═══ RECORD EXCERPTS

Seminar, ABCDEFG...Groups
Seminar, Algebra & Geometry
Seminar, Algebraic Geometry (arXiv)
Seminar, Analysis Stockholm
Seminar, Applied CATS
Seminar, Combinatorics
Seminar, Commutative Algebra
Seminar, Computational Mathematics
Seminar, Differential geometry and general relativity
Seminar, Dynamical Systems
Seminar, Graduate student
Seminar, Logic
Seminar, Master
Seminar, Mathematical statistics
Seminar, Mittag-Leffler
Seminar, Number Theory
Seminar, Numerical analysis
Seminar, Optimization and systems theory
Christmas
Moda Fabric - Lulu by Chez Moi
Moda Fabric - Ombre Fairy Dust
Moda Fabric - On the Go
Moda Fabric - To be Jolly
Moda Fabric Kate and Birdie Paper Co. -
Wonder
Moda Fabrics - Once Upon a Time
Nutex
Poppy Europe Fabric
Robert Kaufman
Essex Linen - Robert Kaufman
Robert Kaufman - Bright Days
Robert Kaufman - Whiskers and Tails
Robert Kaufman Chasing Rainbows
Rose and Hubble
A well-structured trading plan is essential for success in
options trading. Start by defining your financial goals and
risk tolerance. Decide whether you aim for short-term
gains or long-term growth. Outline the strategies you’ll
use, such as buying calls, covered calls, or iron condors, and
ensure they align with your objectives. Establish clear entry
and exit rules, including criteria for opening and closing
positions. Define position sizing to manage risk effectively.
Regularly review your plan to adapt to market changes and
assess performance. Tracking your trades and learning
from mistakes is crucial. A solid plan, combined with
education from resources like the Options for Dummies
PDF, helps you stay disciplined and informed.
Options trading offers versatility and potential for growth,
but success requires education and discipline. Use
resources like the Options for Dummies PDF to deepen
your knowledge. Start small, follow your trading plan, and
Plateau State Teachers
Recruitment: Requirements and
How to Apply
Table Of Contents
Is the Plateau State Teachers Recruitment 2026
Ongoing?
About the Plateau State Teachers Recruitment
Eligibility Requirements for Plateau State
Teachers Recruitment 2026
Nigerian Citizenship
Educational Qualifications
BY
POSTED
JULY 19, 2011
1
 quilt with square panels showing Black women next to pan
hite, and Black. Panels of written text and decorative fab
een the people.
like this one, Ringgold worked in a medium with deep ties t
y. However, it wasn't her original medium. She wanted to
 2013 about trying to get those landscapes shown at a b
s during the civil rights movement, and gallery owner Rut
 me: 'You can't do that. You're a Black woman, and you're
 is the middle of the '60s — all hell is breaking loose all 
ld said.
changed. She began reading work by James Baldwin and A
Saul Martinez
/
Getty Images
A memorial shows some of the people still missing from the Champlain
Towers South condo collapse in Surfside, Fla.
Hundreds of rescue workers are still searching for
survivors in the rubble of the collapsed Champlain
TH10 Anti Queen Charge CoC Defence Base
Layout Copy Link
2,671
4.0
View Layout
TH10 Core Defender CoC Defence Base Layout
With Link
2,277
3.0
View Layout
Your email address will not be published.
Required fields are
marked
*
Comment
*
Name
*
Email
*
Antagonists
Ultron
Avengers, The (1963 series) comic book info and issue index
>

══════

**EXERCISE OBJECTIVE**
A full, exact repeat of the entries above is required.

**WRITTEN RESPONSE**
Seminar, ABCDEFG...Groups
Seminar, Algebra & Geometry
Seminar, Algebraic Geometry (arXiv)
Seminar, Analysis Stockholm
Seminar, Applied CATS
Seminar, Combinatorics
Seminar, Commutative Algebra
Seminar, Computational Mathematics
Seminar, Differential geometry and general relativity
Seminar, Dynamical Systems
Seminar, Graduate student
Seminar, Logic
Seminar, Master
Seminar, Mathematical statistics
Seminar, Mittag-Leffler
Seminar, Number Theory
Seminar, Numerical analysis
Seminar, Optimization and systems theory
Christmas
Moda Fabric - Lulu by Chez Moi
Moda Fabric - Ombre Fairy Dust
Moda Fabric - On the Go
Moda Fabric - To be Jolly
Moda Fabric Kate and Birdie Paper Co. -
Wonder
Moda Fabrics - Once Upon a Time
Nutex
Poppy Europe Fabric
Robert Kaufman
Essex Linen - Robert Kaufman
Robert Kaufman - Bright Days
Robert Kaufman - Whiskers and Tails
Robert Kaufman Chasing Rainbows
Rose and Hubble
A well-structured trading plan is essential for success in
options trading. Start by defining your financial goals and
risk tolerance. Decide whether you aim for short-term
gains or long-term growth. Outline the strategies you’ll
use, such as buying calls, covered calls, or iron condors, and
ensure they align with your objectives. Establish clear entry
and exit rules, including criteria for opening and closing
positions. Define position sizing to manage risk effectively.
Regularly review your plan to adapt to market changes and
assess performance. Tracking your trades and learning
from mistakes is crucial. A solid plan, combined with
education from resources like the Options for Dummies
PDF, helps you stay disciplined and informed.
Options trading offers versatility and potential for growth,
but success requires education and discipline. Use
resources like the Options for Dummies PDF to deepen
your knowledge. Start small, follow your trading plan, and
Plateau State Teachers
Recruitment: Requirements and
How to Apply
Table Of Contents
Is the Plateau State Teachers Recruitment 2026
Ongoing?
About the Plateau State Teachers Recruitment
Eligibility Requirements for Plateau State
Teachers Recruitment 2026
Nigerian Citizenship
Educational Qualifications
BY
POSTED
JULY 19, 2011
1
 quilt with square panels showing Black women next to pan
hite, and Black. Panels of written text and decorative fab
een the people.
like this one, Ringgold worked in a medium with deep ties t
y. However, it wasn't her original medium. She wanted to
 2013 about trying to get those landscapes shown at a b
s during the civil rights movement, and gallery owner Rut
 me: 'You can't do that. You're a Black woman, and you're
 is the middle of the '60s — all hell is breaking loose all 
ld said.
changed. She began reading work by James Baldwin and A
Saul Martinez
/
Getty Images
A memorial shows some of the people still missing from the Champlain
Towers South condo collapse in Surfside, Fla.
Hundreds of rescue workers are still searching for
survivors in the rubble of the collapsed Champlain
TH10 Anti Queen Charge CoC Defence Base
Layout Copy Link
2,671
4.0
View Layout
TH10 Core Defender CoC Defence Base Layout
With Link
2,277
3.0
View Layout
Your email address will not be published.
Required fields are
marked
*
Comment
*
Name
*
Email
*
Antagonists
Ultron
Avengers, The (1963 series) comic book info and issue index
>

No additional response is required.